Agent Examples & Diagrams
Below are example workflows and Mermaid diagrams showing how an AI agent can use this MCP server to build and deploy data apps.
Example 1 — Data pipeline creation + Kubernetes deployment (ArgoCD)
- Agent pulls raw data from DynamoDB and S3.
- Agent generates a pipeline (container + Helm chart) that performs ETL and writes back results.
- Agent commits the Helm chart and manifests to a Git repo watched by ArgoCD.
- ArgoCD deploys the Helm chart to the target cluster and keeps it reconciled.
flowchart LR
Agent["AI Agent"] -->|MCP API: run_probe| MCP["data-mcp Server"]
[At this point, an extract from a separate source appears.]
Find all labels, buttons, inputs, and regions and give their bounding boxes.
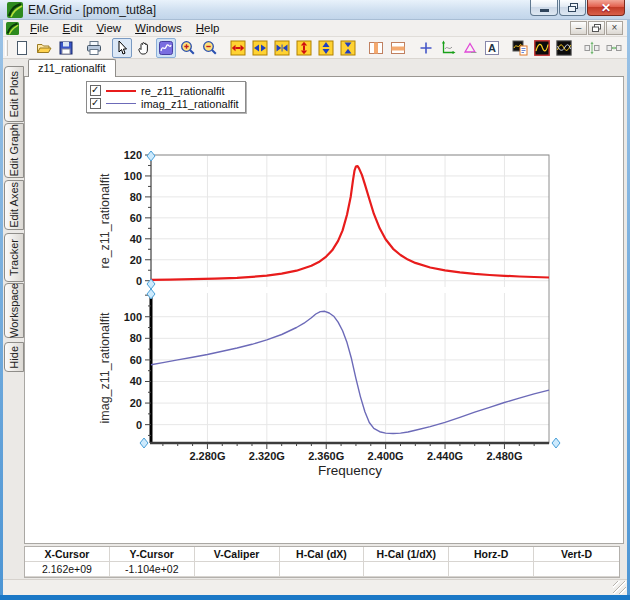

MCP -->|fetch| S3["S3 (raw objects)"]
MCP -->|fetch| Dynamo["DynamoDB (tables)"]
MCP -->|process| PipelineBuilder["Pipeline Builder (container/helm)"]
PipelineBuilder -->|commit to git| GitRepo["Git repo (charts/manifests)"]
GitRepo -->|watch & reconcile| ArgoCD["ArgoCD"]
ArgoCD -->|deploy| K8s["Kubernetes Cluster"]
K8s -->|run| ETL["ETL Job (pod/cron)"]
ETL -->|write| Results["S3 / GCS destination"]
style MCP fill:#f9f,stroke:#333,stroke-width:1px
Example 2 — Full-stack AI app prototype with Terraform + ML forecast
- Agent inspects a table (e.g., orders) in DynamoDB or a dataset in S3 to estimate data needs.
- Agent generates Terraform to provision infra: EKS/GKE cluster, managed DB, object storage, IAM roles.
- Agent generates application code scaffolding (frontend + backend + ML API) and Terraform/Terragrunt to deploy.
- Agent builds ML model (demand forecast) and exposes it via an API in the deployed stack.
- The MCP server can apply Terraform (with appropriate approvals) and push the application manifests to ArgoCD for deployment.
flowchart TD
Agent["AI Agent"] -->|analyze data| MCP["data-mcp Server"]
MCP -->|read| Dynamo["DynamoDB"]
MCP -->|read| S3["S3"]
Agent -->|generate terraform| TF["Terraform module"]
TF -->|plan & apply| Infra["Cloud infrastructure (VPC, EKS/GKE, DB)"]
Agent -->|generate app & helm| AppRepo["App repo (frontend/backend/ml-api + helm)"]
AppRepo -->|commit| GitRepo["Git repo (charts)"]
GitRepo -->|reconcile| ArgoCD["ArgoCD"]
ArgoCD -->|deploy| K8s["Kubernetes Cluster"]
K8s -->|run| App["Full-stack AI App (frontend/backend/ml-api)"]
App -->|forecast| Drone["Drone Delivery Service (uses forecast)"]
style TF fill:#ffefb3,stroke:#333,stroke-width:1px
Notes:
- These examples are illustrative. Actual implementations should include security checks, policy gates, and manual approval steps where appropriate (especially for Terraform apply).
- The repository will include templates/blueprints for common pipelines and full-stack prototypes to accelerate agent workflows.
Contact & support
- Repo: https://github.com/stancsz/data-mcp-server
- Issues: please open GitHub issues for bugs or feature requests.
- For enterprise integrations, include contact details or internal support channels here.
This README is intended to be a guiding blueprint. Update the repository's configuration, examples, and run instructions to match the actual code layout and run scripts used in this project.